Most instructions only operate on registers, not memory.
Function arguments are passed in registers (unless there's too many to fit), not on the stack.

Other than that, PowerPC is pretty dang similar to x86.

Examples

"%r3" is the return value register. So if you "li" (Load an Immediate) into "%r3", and then return with a "blr" (Branch to the Link Register), you'll return a value:

li %r3, 12345
blr

(Try this in NetRun now!)

The "add" instruction on PowerPC takes *three* arguments, so you can add any two registers and put the result into a third register:

li %r4,10
li %r7,20
add %r3,%r7,%r4
blr

(Try this in NetRun now!)

Here's a multiply, which is "mullw" (MULtiply and extract Low Word):

li %r4,10
li %r7,20
mullw %r3,%r7,%r4
blr

(Try this in NetRun now!)

The "addi" instruction adds a *constant* (an "immediate" value) to a register.

li %r4,10
li %r7,20
addi %r3,%r7,5
blr

(Try this in NetRun now!)

Note there *is* no "addm" instruction that adds a register and a value from memory. This is typical of a RISC machine like PowerPC. To get to memory, you have to use the dedicated "stw" (STore 32-bit Word) and "lwz" (Load 32-bit Word and Zero the high bits on a 64-bit machine) instructions. Here I'm storing %r4 into some space in the "red zone" directly below the stack pointer, then reading it back into %r3 for return:

li %r4,12345
stw %r4,-16(%r1)
lwz %r3,-16(%r1)
blr

(Try this in NetRun now!)

The most frustrating thing about PowerPC (and RISC machines generally) is loading up constants. Here's how you load up "0xdeadbeef": start by loading the high 16 bits (add-immediate-with-16-bit-shift plus zero), then OR in the low 16 bits. You have to do this because it's not possible to fit a 32-bit constant in a 32-bit instruction, and *all* PowerPC instructions are a fixed 32 bits.

addis %r3,%r0,0xdead
ori %r3,%r3,0xbeef
blr

(Try this in NetRun now!)

PowerPC stores the return address in a special register called the "link register". If you want to call another function, you need to save your own caller's return address (in the link register) somewhere. Here, I'm saving the address to an unused register, but usually you'd save the old link register on the stack:

mflr %r7  # Save our old Link Register into register 7 (which my_func doesn't use)

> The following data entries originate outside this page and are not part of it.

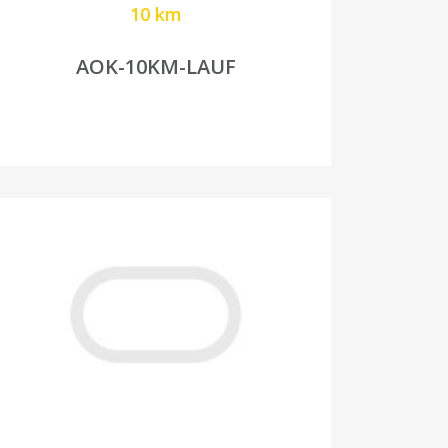
10 km
AOK-10KM-LAUF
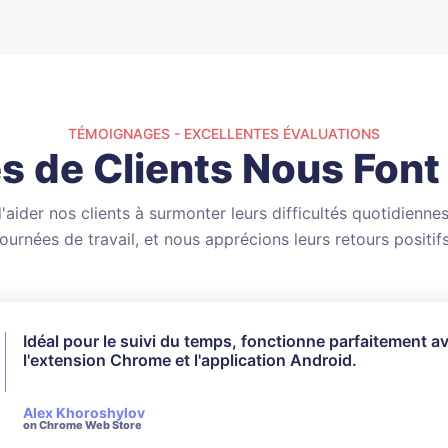
TÉMOIGNAGES - EXCELLENTES ÉVALUATIONS
s de Clients Nous Font
aider nos clients à surmonter leurs difficultés quotidiennes
journées de travail, et nous apprécions leurs retours positifs
Idéal pour le suivi du temps, fonctionne parfaitement a
Je n'ai pas utilisé toutes les fonctionnalités disponibles
l'extension Chrome et l'application Android.
pour mes besoins, cela a parfaitement fonctionné. Leur
client est très réactif et poli lorsqu'il s'agit de répondre 
questions posées.
Alex Khoroshylov
on Chrome Web Store
Salvador Carranza
on Chrome Web Store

bl my_func  # Save our return address into the Link Register and jump to my_func

mtlr %r7 # Restore our Link Register from r7
blr


my_func:
li %r3,1234
blr

(Try this in NetRun now!)

The bottom line? PowerPC assembly is *exactly* like x86 assembly in all the important ways: you've got some CPU instructions that operate on registers and memory. There are small differences, but they're actually pretty superficial--computers everywhere are the same, deep down!